The 2015 Ironman World Championship was a long distance triathlon competition held on October 10, 2015 in Kailua-Kona, Hawaii and won by Jan Frodeno of Germany and Daniela Ryf of Switzerland. The race was the 39th edition of the Ironman World Championship, which has been held annually in Hawaii since 1978. The championship was organized by the World Triathlon Corporation (WTC) and awarded a total purse prize of $650,000.

Championship results

Men

Women

Qualification
The division of athletes was divided into professional, age group, physically challenged, and hand cycle divisions.

For entry into the 2015 World Championship race professional triathletes qualified for the championship through a point system. Points were earned by competing in WTC sanctioned Ironman and Ironman 70.3 events throughout the qualifying year. For the 2015 championship race that period was August 30, 2014 to August 23, 2015. The top 50 male and top 35 female pros in points at the end of the qualifying year qualify to race in Kona. An athlete's five highest scoring races were counted in the point totals. At least one Ironman race must have been completed and only three Ironman 70.3 races count towards an athlete's overall point total. Prior champions of a WTC Championship received an automatic entry for the Championship race for a period of five years after their last championship performance provided that they competed in at least one full-distance Ironman race during the qualifying year. Additionally, winners of the five regional Ironman championships received automatic qualification into the 2015 Ironman Championship. All automatic entries awarded did not count toward the number of available qualifying spots. The available prize money to professional triathletes for qualifying races ranges from $25,000 to $150,000, depending on the event.

Amateur athletes could qualify through a single performance at an Ironman event or at the Ironman 70.3 Kraichgau event.
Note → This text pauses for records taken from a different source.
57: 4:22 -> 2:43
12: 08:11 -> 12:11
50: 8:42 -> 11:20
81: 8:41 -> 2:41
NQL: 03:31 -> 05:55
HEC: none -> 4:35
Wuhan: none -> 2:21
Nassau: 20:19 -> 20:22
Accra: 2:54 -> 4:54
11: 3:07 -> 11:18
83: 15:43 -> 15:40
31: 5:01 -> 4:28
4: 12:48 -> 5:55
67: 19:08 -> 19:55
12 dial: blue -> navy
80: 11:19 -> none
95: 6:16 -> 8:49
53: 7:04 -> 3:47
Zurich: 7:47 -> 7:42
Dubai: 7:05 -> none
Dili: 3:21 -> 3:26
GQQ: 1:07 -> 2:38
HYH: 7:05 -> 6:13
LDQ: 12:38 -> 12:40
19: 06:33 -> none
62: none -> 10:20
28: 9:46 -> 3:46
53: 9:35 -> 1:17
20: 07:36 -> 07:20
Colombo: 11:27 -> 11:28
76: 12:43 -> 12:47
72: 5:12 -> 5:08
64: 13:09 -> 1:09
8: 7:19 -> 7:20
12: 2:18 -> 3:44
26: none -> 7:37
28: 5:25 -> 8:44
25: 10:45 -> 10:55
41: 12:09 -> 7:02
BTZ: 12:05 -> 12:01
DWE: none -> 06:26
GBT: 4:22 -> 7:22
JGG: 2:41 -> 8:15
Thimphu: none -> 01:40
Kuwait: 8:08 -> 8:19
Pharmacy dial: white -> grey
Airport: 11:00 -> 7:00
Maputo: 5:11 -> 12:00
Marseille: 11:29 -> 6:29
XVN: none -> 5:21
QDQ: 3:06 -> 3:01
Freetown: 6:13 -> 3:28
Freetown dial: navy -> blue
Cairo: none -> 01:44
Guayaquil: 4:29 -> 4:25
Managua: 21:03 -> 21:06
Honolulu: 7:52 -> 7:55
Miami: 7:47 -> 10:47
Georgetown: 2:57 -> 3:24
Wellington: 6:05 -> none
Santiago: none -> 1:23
Slots were allocated to each amateur age group category, male and female, with the number of slots given out based on that category's proportional representation of the overall field. Each age group category was tentatively allocated one qualifying spot in each qualifying event. This qualifying year marked a large de-emphasis on using selected Ironman 70.3 series races as an avenue for amateur athletes to qualify for the Ironman World Championships. The change was made to accommodate for the increased number of qualifying slots created from the newly added full Ironman events.

Other means of entry into the championship race could also be obtained through a random allocation lottery, through Ironman's Legacy program, or through the Ironman's charitable eBay auction. Handcycle competitors could qualify at Ironman Cairns (one male/one female), Ironman 70.3 Luxembourg (one male/one female) and Ironman 70.3 Buffalo Springs Lake (two male/one female)

Illegal lottery
According to a sworn complaint filed with the U.S. District Court in Tampa, Florida, Ironman illegally charged athletes for a chance to win the opportunity to compete in the Ironman World Championship. According to Florida law, the state where the World Triathlon Corporation resides, it is illegal to set up and charge for a lottery. Because WTC charged a $50 fee to enter the lottery, instead of giving away the opportunity to win a slot at the championships, they were in violation of this law. Following the complaint WTC cooperated with the United States Attorneys office and the FBI's investigation of the matter and agreed to forfeit $2,761,910, the amount collected from the lottery since October 24, 2012.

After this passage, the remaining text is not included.